We’re not merely asking the universe to provide a state where Jesus walks on water at time t. We are also asking for that state to lead to another state at t + 1 where he is walking on water again. And that needs to be true again and again and again for billions of different nanoseconds so that the feat of walking on water persists for a few seconds.
You're quite right about this, and it does raise the stakes enormously. Even when you or I step into water, half the time the random molecular strikes on our feet are going to hold us up a bit more than they do on average—by definition. It amounts to a delay in our sinking of at most a few picoseconds, I'd guess, depending on how we measure this delay; the reduction in how far we sink is probably much less than the uncertainty in how to define the water surface level, given that water is really a bunch of molecules whose spatial extent is also uncertain. For walking on water, even for a few seconds, that luck in molecule strikes has to hold for what counts as an enormously long time on molecular scales.
If we were talking about a human effort to design a controlled swimming pool for Elon Musk to walk across, this would be a decisive point. It's not clear to me that it has any weight at all in a discussion of God. It is in principle possible to keep on walking on water for a while. God could nail that. Maybe there are limits on how long the water-walking could last that even God couldn't surpass without revising the laws of physics. Are there limits too short to support a story of water-walking? Maybe, but it's not obvious. For what it's worth, I'd bet not.

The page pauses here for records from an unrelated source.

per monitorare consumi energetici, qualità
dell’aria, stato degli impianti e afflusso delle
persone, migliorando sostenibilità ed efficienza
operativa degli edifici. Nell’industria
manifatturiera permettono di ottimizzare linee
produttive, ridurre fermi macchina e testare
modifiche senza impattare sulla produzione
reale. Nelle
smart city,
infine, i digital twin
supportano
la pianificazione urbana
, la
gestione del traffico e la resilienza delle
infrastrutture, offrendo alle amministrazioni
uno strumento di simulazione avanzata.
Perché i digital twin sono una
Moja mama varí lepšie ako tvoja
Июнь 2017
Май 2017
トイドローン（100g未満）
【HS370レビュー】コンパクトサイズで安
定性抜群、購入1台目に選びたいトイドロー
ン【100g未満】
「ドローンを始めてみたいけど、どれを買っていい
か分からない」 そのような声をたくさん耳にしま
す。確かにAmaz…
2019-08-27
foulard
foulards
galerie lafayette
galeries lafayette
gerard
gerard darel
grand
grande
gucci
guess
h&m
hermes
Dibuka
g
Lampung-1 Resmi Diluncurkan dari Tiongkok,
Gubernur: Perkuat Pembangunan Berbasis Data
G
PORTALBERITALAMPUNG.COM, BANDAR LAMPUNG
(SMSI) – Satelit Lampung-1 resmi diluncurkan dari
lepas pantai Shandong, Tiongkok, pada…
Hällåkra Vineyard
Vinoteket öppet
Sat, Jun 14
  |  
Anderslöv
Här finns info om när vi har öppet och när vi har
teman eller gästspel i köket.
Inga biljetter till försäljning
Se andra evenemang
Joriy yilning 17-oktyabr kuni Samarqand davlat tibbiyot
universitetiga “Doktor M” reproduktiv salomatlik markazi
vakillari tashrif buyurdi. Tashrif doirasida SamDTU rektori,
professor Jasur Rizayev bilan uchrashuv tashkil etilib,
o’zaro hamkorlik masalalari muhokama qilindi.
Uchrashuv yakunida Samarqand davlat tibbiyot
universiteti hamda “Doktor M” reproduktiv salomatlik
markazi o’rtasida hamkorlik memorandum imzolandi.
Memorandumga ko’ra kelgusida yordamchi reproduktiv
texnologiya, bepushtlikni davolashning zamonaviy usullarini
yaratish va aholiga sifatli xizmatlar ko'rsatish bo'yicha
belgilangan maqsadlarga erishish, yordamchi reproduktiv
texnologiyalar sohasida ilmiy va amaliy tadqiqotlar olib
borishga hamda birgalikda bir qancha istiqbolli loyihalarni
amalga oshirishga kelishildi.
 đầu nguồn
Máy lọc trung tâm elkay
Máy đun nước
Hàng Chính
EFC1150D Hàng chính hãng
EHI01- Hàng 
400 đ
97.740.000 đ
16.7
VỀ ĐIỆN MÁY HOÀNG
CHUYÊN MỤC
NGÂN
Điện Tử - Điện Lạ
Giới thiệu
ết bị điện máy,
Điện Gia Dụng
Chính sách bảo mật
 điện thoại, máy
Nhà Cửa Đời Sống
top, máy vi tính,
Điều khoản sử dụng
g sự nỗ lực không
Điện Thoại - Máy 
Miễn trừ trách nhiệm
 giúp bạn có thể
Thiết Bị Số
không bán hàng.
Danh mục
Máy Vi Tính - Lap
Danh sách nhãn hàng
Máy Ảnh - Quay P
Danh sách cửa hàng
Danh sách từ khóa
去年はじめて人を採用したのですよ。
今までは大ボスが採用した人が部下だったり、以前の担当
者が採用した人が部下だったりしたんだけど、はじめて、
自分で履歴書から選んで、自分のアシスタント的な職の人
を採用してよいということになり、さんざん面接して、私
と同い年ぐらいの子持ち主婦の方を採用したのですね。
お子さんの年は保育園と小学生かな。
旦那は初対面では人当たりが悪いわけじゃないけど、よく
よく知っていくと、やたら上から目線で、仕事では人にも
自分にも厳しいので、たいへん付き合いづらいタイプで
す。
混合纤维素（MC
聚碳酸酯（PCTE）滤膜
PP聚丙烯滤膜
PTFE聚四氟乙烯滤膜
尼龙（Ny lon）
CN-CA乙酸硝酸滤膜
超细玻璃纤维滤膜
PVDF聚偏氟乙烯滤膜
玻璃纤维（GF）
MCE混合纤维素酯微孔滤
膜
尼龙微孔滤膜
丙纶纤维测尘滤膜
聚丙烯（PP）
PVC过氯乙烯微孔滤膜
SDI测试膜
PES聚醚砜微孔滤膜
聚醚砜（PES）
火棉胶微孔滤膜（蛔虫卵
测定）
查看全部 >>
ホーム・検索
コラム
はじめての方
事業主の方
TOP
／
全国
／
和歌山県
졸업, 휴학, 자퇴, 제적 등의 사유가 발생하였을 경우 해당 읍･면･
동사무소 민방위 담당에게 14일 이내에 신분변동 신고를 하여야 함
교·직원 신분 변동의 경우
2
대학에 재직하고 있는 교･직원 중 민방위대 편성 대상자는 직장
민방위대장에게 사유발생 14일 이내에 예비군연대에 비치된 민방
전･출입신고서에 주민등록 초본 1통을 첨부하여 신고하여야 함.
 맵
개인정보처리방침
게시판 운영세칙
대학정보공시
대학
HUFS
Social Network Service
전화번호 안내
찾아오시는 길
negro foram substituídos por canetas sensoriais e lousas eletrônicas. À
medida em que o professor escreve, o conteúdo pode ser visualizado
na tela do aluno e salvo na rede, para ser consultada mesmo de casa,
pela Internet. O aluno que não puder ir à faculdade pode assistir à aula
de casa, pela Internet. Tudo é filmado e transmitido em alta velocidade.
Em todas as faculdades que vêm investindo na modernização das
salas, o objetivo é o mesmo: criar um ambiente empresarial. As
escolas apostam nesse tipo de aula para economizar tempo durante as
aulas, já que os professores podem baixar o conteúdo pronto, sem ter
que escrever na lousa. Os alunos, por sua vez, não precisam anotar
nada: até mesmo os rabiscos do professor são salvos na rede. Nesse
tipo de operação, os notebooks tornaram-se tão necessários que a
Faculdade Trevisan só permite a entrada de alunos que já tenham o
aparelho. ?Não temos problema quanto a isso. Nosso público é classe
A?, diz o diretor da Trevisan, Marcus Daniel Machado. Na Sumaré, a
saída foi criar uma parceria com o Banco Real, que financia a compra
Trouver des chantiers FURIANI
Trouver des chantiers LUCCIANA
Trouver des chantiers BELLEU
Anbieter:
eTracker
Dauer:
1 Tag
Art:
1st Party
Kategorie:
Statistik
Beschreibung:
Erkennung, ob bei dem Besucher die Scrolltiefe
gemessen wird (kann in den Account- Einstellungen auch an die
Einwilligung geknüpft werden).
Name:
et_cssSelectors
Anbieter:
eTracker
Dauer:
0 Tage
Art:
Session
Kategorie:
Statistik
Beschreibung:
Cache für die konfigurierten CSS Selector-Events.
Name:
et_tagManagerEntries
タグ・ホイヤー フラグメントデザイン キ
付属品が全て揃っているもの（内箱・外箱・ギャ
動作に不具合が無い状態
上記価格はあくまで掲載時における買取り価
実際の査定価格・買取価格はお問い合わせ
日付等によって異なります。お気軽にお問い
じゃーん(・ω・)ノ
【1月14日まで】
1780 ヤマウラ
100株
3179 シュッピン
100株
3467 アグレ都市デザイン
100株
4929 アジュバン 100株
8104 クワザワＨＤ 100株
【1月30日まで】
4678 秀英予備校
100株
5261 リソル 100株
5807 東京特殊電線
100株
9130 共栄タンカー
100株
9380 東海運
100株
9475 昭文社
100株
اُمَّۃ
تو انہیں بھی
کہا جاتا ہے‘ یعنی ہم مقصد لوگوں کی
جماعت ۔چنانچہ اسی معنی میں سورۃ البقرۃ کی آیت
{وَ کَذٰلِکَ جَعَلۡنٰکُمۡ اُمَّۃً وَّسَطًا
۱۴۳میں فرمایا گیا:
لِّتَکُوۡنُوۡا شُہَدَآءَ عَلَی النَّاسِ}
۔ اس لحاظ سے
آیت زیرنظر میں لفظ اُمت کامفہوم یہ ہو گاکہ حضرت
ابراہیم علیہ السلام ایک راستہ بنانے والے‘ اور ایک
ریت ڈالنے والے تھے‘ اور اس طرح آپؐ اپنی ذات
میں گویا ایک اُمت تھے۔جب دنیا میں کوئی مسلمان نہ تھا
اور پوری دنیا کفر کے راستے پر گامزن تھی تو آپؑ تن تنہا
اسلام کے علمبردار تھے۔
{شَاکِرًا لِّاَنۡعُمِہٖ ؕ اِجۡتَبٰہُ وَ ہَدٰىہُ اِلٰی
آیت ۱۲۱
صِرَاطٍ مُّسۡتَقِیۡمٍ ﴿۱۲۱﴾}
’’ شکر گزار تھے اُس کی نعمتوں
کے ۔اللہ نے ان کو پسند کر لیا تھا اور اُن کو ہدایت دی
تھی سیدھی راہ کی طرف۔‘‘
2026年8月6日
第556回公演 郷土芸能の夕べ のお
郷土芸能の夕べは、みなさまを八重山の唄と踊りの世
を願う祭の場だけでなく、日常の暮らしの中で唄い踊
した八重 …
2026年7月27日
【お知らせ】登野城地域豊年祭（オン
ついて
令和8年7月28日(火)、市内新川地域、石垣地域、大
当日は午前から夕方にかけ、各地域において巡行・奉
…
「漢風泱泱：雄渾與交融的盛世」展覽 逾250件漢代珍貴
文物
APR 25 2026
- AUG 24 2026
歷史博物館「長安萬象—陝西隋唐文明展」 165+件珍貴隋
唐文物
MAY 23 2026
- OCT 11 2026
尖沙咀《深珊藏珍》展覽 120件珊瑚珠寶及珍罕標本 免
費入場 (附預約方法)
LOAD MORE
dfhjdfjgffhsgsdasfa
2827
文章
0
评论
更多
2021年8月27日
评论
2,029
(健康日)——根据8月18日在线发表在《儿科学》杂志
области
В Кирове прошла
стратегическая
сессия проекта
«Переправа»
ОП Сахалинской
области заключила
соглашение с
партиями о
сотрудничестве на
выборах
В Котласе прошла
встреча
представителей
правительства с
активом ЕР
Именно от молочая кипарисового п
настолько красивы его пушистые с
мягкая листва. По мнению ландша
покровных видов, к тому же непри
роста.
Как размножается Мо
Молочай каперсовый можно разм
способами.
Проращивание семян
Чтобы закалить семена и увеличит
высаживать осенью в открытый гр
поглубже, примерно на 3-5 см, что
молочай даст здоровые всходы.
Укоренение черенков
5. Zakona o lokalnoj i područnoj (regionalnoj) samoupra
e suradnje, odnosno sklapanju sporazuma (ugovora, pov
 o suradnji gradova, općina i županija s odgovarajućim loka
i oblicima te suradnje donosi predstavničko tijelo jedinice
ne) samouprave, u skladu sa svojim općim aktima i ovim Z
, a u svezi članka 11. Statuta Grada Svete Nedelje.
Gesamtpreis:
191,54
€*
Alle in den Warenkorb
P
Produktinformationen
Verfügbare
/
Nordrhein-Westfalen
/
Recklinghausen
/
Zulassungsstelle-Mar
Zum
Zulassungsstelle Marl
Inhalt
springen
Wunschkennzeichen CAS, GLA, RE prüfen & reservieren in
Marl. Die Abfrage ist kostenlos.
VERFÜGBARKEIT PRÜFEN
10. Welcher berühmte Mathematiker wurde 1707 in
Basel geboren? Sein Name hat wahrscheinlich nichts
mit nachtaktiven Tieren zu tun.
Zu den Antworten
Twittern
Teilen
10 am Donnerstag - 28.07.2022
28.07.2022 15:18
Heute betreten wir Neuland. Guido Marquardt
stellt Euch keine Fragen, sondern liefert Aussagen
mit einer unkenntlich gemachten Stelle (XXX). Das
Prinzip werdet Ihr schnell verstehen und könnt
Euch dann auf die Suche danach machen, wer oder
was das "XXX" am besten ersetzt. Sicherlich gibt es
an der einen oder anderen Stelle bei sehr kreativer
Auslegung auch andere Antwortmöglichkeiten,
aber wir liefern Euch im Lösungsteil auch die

(I'd bet a beer; maybe a bottle of wine, but not so much more than that. I actually think it's very unlikely that Jesus walked on water. I'm just using it as a thought experiment to point out that he maybe could have, in principle. I think the story is a garbled account that was probably based on an episode in which he walked by on shore while his disciples struggled to land in a storm, if it wasn't simply made up completely, or copied from some other story, by people who thought it was totally the kind of thing that would have happened with Jesus.)
My original thought was that there couldn't exist an early state of the universe that necessarily leads to that. This state not existing was driven by my sensibilities regarding the granular and stochastic nature of reality, chaos theory, and the 2nd law of thermodynamics.
This is a sensible thought, but it's not actually supported by our current understanding of reality, chaos, or the Second Law. That's not because you in particular have somehow failed. It's because these are things that nobody really understands now. We understand some great things about all those things, but we don't understand them enough.
It makes me think of a supernatural meddler in reality who is making extreme measures to create the illusion that the world works according to natural law and takes extreme measures to be unknown and unknowable, when the underlying reality is the exact opposite. It’s a disturbing thought.
I think this is overly pessimistic, because I think of the theorem that the most efficient encoding of information produces random signals. We should not expect God to be deliberately hiding from us by making things look random. We should, however, expect a God who has far more knowledge and power than us to do things that look random to us.
I was a teenager before it was cool.